> **EXERCISE AIM**
Transcribe the listing below in its entirety, exactly.

====== DATA SHOWN

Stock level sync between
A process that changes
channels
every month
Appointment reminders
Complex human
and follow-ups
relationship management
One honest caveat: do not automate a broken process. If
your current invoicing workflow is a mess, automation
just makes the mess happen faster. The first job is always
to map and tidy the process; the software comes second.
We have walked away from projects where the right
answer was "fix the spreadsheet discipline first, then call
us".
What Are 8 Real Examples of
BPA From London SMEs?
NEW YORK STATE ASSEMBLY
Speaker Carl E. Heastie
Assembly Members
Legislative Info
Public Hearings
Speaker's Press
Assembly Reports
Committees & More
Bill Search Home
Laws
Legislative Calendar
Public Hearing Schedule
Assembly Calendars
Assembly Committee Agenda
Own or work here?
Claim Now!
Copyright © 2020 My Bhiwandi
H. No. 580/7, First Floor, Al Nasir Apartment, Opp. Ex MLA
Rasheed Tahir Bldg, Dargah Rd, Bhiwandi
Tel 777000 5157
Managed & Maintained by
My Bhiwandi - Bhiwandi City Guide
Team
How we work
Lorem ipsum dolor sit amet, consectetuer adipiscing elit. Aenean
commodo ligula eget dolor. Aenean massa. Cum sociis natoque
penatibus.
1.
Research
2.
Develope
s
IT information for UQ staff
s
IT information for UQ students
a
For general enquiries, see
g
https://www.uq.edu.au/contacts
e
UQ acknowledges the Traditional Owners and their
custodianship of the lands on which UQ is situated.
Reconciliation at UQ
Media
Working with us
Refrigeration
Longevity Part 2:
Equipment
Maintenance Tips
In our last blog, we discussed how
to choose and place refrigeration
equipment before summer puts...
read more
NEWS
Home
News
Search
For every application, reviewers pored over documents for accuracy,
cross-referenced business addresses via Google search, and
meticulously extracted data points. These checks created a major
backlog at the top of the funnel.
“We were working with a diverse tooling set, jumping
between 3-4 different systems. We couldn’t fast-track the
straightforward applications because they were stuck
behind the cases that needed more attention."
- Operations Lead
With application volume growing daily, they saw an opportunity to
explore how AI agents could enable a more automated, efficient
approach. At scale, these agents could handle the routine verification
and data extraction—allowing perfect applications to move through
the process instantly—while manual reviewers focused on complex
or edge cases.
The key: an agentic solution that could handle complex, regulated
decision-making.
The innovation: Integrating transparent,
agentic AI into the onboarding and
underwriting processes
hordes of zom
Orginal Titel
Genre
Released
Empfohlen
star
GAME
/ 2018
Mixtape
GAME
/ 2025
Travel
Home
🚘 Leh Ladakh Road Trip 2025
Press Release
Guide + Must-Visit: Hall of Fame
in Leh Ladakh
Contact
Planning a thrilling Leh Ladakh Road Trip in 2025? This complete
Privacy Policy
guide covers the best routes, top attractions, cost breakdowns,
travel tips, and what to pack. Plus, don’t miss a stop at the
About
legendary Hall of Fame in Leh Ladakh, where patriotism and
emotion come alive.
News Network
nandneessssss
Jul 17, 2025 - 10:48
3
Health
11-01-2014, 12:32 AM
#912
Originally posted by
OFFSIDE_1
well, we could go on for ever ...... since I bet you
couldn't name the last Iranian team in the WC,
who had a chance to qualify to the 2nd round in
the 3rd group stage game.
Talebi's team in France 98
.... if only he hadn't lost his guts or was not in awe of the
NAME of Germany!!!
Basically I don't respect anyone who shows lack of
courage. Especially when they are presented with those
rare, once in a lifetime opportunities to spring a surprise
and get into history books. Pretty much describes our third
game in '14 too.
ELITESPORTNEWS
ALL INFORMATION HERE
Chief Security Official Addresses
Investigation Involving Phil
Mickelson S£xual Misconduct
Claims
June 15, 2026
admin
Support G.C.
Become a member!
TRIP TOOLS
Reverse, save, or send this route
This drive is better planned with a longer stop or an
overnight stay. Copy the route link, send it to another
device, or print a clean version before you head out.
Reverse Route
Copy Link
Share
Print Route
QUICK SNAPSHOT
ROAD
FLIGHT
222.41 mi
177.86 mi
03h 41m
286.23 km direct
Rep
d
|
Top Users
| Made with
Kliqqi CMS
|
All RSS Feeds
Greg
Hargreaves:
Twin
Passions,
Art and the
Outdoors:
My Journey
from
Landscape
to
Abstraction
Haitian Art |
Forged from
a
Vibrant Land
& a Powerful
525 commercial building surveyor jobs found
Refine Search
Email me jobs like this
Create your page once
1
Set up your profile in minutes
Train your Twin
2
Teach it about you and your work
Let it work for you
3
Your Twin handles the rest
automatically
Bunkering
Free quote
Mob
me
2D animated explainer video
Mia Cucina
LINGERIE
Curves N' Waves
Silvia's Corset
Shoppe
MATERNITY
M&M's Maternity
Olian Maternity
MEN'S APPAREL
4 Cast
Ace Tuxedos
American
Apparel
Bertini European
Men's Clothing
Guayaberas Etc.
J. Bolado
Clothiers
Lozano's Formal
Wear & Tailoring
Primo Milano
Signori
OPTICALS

============

> **EXERCISE RESPONSE**
Stock level sync between
A process that changes
channels
every month
Appointment reminders
Complex human
and follow-ups
relationship management
One honest caveat: do not automate a broken process. If
your current invoicing workflow is a mess, automation
just makes the mess happen faster. The first job is always
to map and tidy the process; the software comes second.
We have walked away from projects where the right
answer was "fix the spreadsheet discipline first, then call
us".
What Are 8 Real Examples of
BPA From London SMEs?
NEW YORK STATE ASSEMBLY
Speaker Carl E. Heastie
Assembly Members
Legislative Info
Public Hearings
Speaker's Press
Assembly Reports
Committees & More
Bill Search Home
Laws
Legislative Calendar
Public Hearing Schedule
Assembly Calendars
Assembly Committee Agenda
Own or work here?
Claim Now!
Copyright © 2020 My Bhiwandi
H. No. 580/7, First Floor, Al Nasir Apartment, Opp. Ex MLA
Rasheed Tahir Bldg, Dargah Rd, Bhiwandi
Tel 777000 5157
Managed & Maintained by
My Bhiwandi - Bhiwandi City Guide
Team
How we work
Lorem ipsum dolor sit amet, consectetuer adipiscing elit. Aenean
commodo ligula eget dolor. Aenean massa. Cum sociis natoque
penatibus.
1.
Research
2.
Develope
s
IT information for UQ staff
s
IT information for UQ students
a
For general enquiries, see
g
https://www.uq.edu.au/contacts
e
UQ acknowledges the Traditional Owners and their
custodianship of the lands on which UQ is situated.
Reconciliation at UQ
Media
Working with us
Refrigeration
Longevity Part 2:
Equipment
Maintenance Tips
In our last blog, we discussed how
to choose and place refrigeration
equipment before summer puts...
read more
NEWS
Home
News
Search
For every application, reviewers pored over documents for accuracy,
cross-referenced business addresses via Google search, and
meticulously extracted data points. These checks created a major
backlog at the top of the funnel.
“We were working with a diverse tooling set, jumping
between 3-4 different systems. We couldn’t fast-track the
straightforward applications because they were stuck
behind the cases that needed more attention."
- Operations Lead
With application volume growing daily, they saw an opportunity to
explore how AI agents could enable a more automated, efficient
approach. At scale, these agents could handle the routine verification
and data extraction—allowing perfect applications to move through
the process instantly—while manual reviewers focused on complex
or edge cases.
The key: an agentic solution that could handle complex, regulated
decision-making.
The innovation: Integrating transparent,
agentic AI into the onboarding and
underwriting processes
hordes of zom
Orginal Titel
Genre
Released
Empfohlen
star
GAME
/ 2018
Mixtape
GAME
/ 2025
Travel
Home
🚘 Leh Ladakh Road Trip 2025
Press Release
Guide + Must-Visit: Hall of Fame
in Leh Ladakh
Contact
Planning a thrilling Leh Ladakh Road Trip in 2025? This complete
Privacy Policy
guide covers the best routes, top attractions, cost breakdowns,
travel tips, and what to pack. Plus, don’t miss a stop at the
About
legendary Hall of Fame in Leh Ladakh, where patriotism and
emotion come alive.
News Network
nandneessssss
Jul 17, 2025 - 10:48
3
Health
11-01-2014, 12:32 AM
#912
Originally posted by
OFFSIDE_1
well, we could go on for ever ...... since I bet you
couldn't name the last Iranian team in the WC,
who had a chance to qualify to the 2nd round in
the 3rd group stage game.
Talebi's team in France 98
.... if only he hadn't lost his guts or was not in awe of the
NAME of Germany!!!
Basically I don't respect anyone who shows lack of
courage. Especially when they are presented with those
rare, once in a lifetime opportunities to spring a surprise
and get into history books. Pretty much describes our third
game in '14 too.
ELITESPORTNEWS
ALL INFORMATION HERE
Chief Security Official Addresses
Investigation Involving Phil
Mickelson S£xual Misconduct
Claims
June 15, 2026
admin
Support G.C.
Become a member!
TRIP TOOLS
Reverse, save, or send this route
This drive is better planned with a longer stop or an
overnight stay. Copy the route link, send it to another
device, or print a clean version before you head out.
Reverse Route
Copy Link
Share
Print Route
QUICK SNAPSHOT
ROAD
FLIGHT
222.41 mi
177.86 mi
03h 41m
286.23 km direct
Rep
d
|
Top Users
| Made with
Kliqqi CMS
|
All RSS Feeds
Greg
Hargreaves:
Twin
Passions,
Art and the
Outdoors:
My Journey
from
Landscape
to
Abstraction
Haitian Art |
Forged from
a
Vibrant Land
& a Powerful
525 commercial building surveyor jobs found
Refine Search
Email me jobs like this
Create your page once
1
Set up your profile in minutes
Train your Twin
2
Teach it about you and your work
Let it work for you
3
Your Twin handles the rest
automatically
Bunkering
Free quote
Mob
me
2D animated explainer video
Mia Cucina
LINGERIE
Curves N' Waves
Silvia's Corset
Shoppe
MATERNITY
M&M's Maternity
Olian Maternity
MEN'S APPAREL
4 Cast
Ace Tuxedos
American
Apparel
Bertini European
Men's Clothing
Guayaberas Etc.
J. Bolado
Clothiers
Lozano's Formal
Wear & Tailoring
Primo Milano
Signori
OPTICALS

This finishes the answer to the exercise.